The pH of a sample of base is 12.7. The amount of crystalline oxalic acid required to react with 2 l of this solution is-
Is this a multiple choice question? What are the choices. It's done this way. You don't say what the base is but I will assume it is a strong base; therefore,
pH = - log (H^+)
12.7 = -log(H^+)
(H^+) = 2E-13. Then
(OH^-) = Kw/(H^+) = 1E-14/2E-13 = 0.05 molar base.
How many moles do you have in 2 L? That's mols = M x L = 0.05 x 2 = 0.1
Oxalic acid = H2Ox
...........H2Ox + 2OH^- ==> 2H2O + Ox^2-
........Y mols...+ 0.1 mol...............................
Therefore, mols H2Ox needed = 0.05 mol
mols H2Ox = grams H2Ox/molar mass. You know molar mass and mols, solve for grams H2Ox.
Post your work if you get stuck.
To determine the amount of crystalline oxalic acid required to react with 2 liters of the base solution, we need to consider the stoichiometry of the balanced chemical equation.
The balanced equation for the reaction between base and oxalic acid can be written as:
H2C2O4 + 2OH- → (COO)2- + 2H2O
Based on the equation, we can see that one mole of oxalic acid reacts with two moles of hydroxide ions. With this information, we can calculate the number of moles of hydroxide ions present in the 2-liter base solution.

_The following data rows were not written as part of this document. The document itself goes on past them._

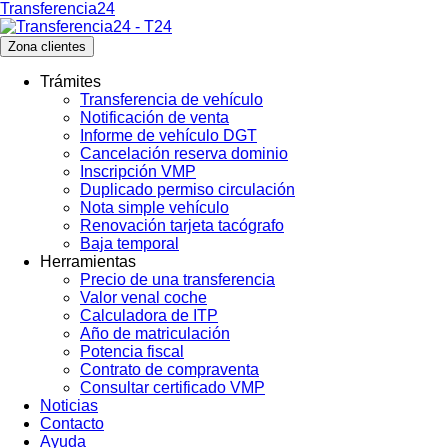
Transferencia24
Zona clientes
Trámites
Transferencia de vehículo
Notificación de venta
Informe de vehículo DGT
Cancelación reserva dominio
Inscripción VMP
Duplicado permiso circulación
Nota simple vehículo
Renovación tarjeta tacógrafo
Baja temporal
Herramientas
Precio de una transferencia
Valor venal coche
Calculadora de ITP
Año de matriculación
Potencia fiscal
Contrato de compraventa
Consultar certificado VMP
Noticias
Contacto
Ayuda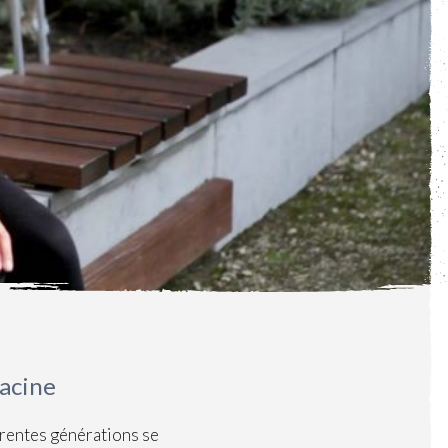
racine
férentes générations se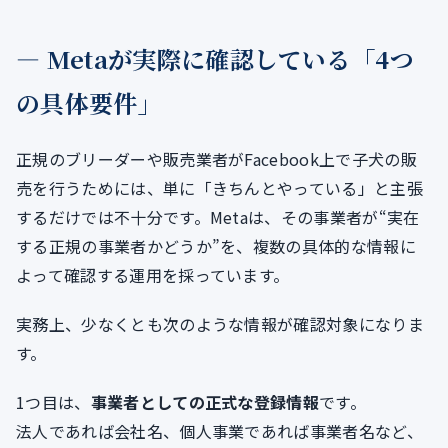
― Metaが実際に確認している「4つ
の具体要件」
正規のブリーダーや販売業者がFacebook上で子犬の販
売を行うためには、単に「きちんとやっている」と主張
するだけでは不十分です。Metaは、その事業者が“実在
する正規の事業者かどうか”を、複数の具体的な情報に
よって確認する運用を採っています。
実務上、少なくとも次のような情報が確認対象になりま
す。
1つ目は、
事業者としての正式な登録情報
です。
法人であれば会社名、個人事業であれば事業者名など、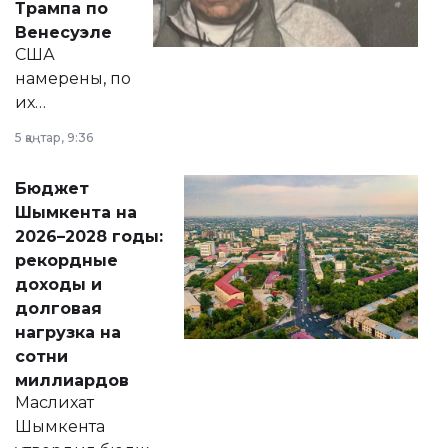
Трампа по
личного здоровья.
Венесуэле
США
намерены, по
их
утверждению,
5 қаңтар, 9:36
принести
свободу
Бюджет
народу
Шымкента на
Венесуэлы.
2026–2028 годы:
рекордные
доходы и
долговая
нагрузка на
сотни
миллиардов
Маслихат
Шымкента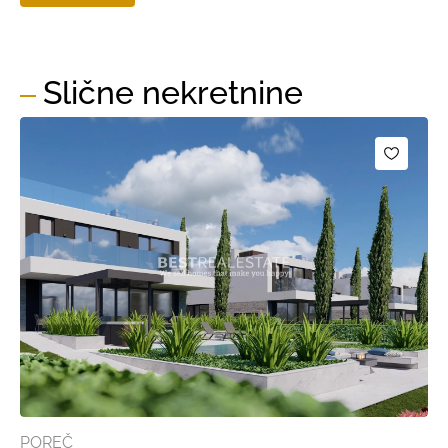
Slične nekretnine
POREČ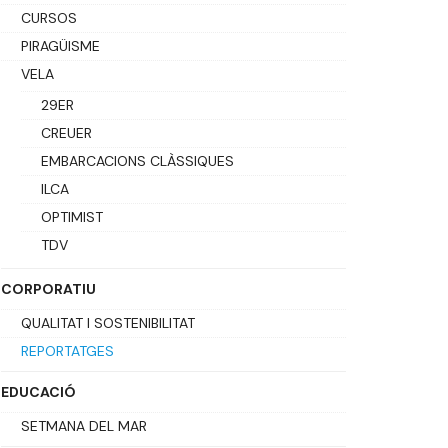
CURSOS
PIRAGÜISME
VELA
29ER
CREUER
EMBARCACIONS CLÀSSIQUES
ILCA
OPTIMIST
TDV
CORPORATIU
QUALITAT I SOSTENIBILITAT
REPORTATGES
EDUCACIÓ
SETMANA DEL MAR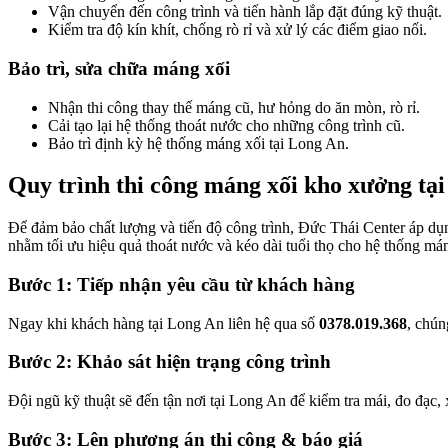
Vận chuyển đến công trình và tiến hành lắp đặt đúng kỹ thuật.
Kiểm tra độ kín khít, chống rò rỉ và xử lý các điểm giao nối.
Bảo trì, sửa chữa máng xối
Nhận thi công thay thế máng cũ, hư hỏng do ăn mòn, rò rỉ.
Cải tạo lại hệ thống thoát nước cho những công trình cũ.
Bảo trì định kỳ hệ thống máng xối tại Long An.
Quy trình thi công máng xối kho xưởng tạ
Để đảm bảo chất lượng và tiến độ công trình, Đức Thái Center áp dụ
nhằm tối ưu hiệu quả thoát nước và kéo dài tuổi thọ cho hệ thống má
Bước 1: Tiếp nhận yêu cầu từ khách hàng
Ngay khi khách hàng tại Long An liên hệ qua số
0378.019.368
, chún
Bước 2: Khảo sát hiện trạng công trình
Đội ngũ kỹ thuật sẽ đến tận nơi tại Long An để kiểm tra mái, đo đạc,
Bước 3: Lên phương án thi công & báo giá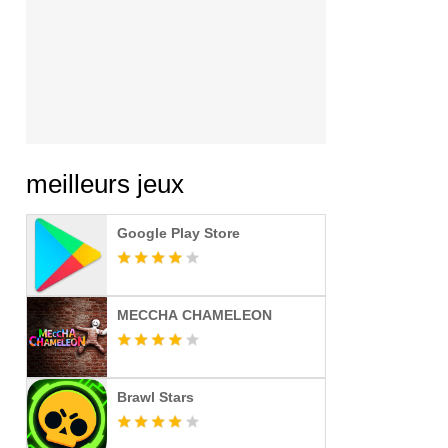
meilleurs jeux
Google Play Store
MECCHA CHAMELEON
Brawl Stars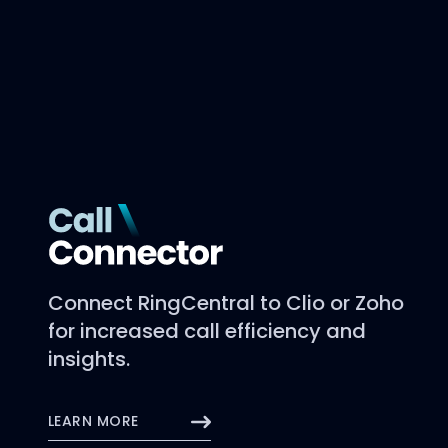
Connect RingCentral to Clio or Zoho
for increased call efficiency and
insights.
LEARN MORE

First, convert the pH value of the base solution to hydroxide ion concentration:
pOH = 14 - pH = 14 - 12.7 = 1.3
Next, convert pOH to hydroxide ion concentration:
[OH-] = 10^(-pOH) = 10^(-1.3) = 0.0501 M
Now, determine the number of moles of hydroxide ions in 2 liters of solution:
mol OH- = [OH-] x volume (in liters) = 0.0501 M x 2 L = 0.1002 moles
Since it takes two moles of hydroxide ions to react with one mole of oxalic acid, we divide the number of moles of hydroxide ions by 2 to find the number of moles of oxalic acid required:
mol H2C2O4 = mol OH- / 2 = 0.1002 moles / 2 = 0.0501 moles
Therefore, the amount of crystalline oxalic acid required to react with 2 liters of the base solution is 0.0501 moles.